%%
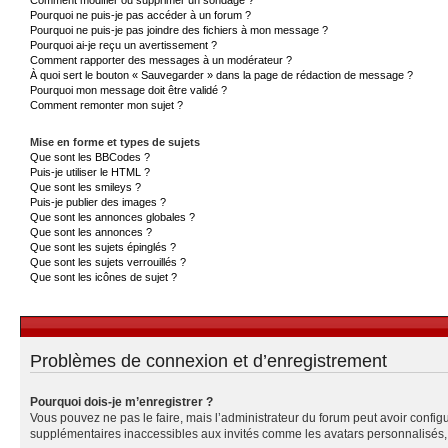
Pourquoi ne puis-je pas accéder à un forum ?
Pourquoi ne puis-je pas joindre des fichiers à mon message ?
Pourquoi ai-je reçu un avertissement ?
Comment rapporter des messages à un modérateur ?
À quoi sert le bouton « Sauvegarder » dans la page de rédaction de message ?
Pourquoi mon message doit être validé ?
Comment remonter mon sujet ?
Mise en forme et types de sujets
Que sont les BBCodes ?
Puis-je utiliser le HTML ?
Que sont les smileys ?
Puis-je publier des images ?
Que sont les annonces globales ?
Que sont les annonces ?
Que sont les sujets épinglés ?
Que sont les sujets verrouillés ?
Que sont les icônes de sujet ?
Problèmes de connexion et d’enregistrement
Pourquoi dois-je m’enregistrer ?
Vous pouvez ne pas le faire, mais l’administrateur du forum peut avoir configu
supplémentaires inaccessibles aux invités comme les avatars personnalisés, l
%%
■ **Work instructions**:
Set down the material again exactly. Don't carry over any pictures.

■ **Exercise response**:
Pourquoi ne puis-je pas accéder à un forum ?
Pourquoi ne puis-je pas joindre des fichiers à mon message ?
Pourquoi ai-je reçu un avertissement ?
Comment rapporter des messages à un modérateur ?
À quoi sert le bouton « Sauvegarder » dans la page de rédaction de message ?
Pourquoi mon message doit être validé ?
Comment remonter mon sujet ?
Mise en forme et types de sujets
Que sont les BBCodes ?
Puis-je utiliser le HTML ?
Que sont les smileys ?
Puis-je publier des images ?
Que sont les annonces globales ?
Que sont les annonces ?
Que sont les sujets épinglés ?
Que sont les sujets verrouillés ?
Que sont les icônes de sujet ?
Problèmes de connexion et d’enregistrement
Pourquoi dois-je m’enregistrer ?
Vous pouvez ne pas le faire, mais l’administrateur du forum peut avoir configu
supplémentaires inaccessibles aux invités comme les avatars personnalisés, l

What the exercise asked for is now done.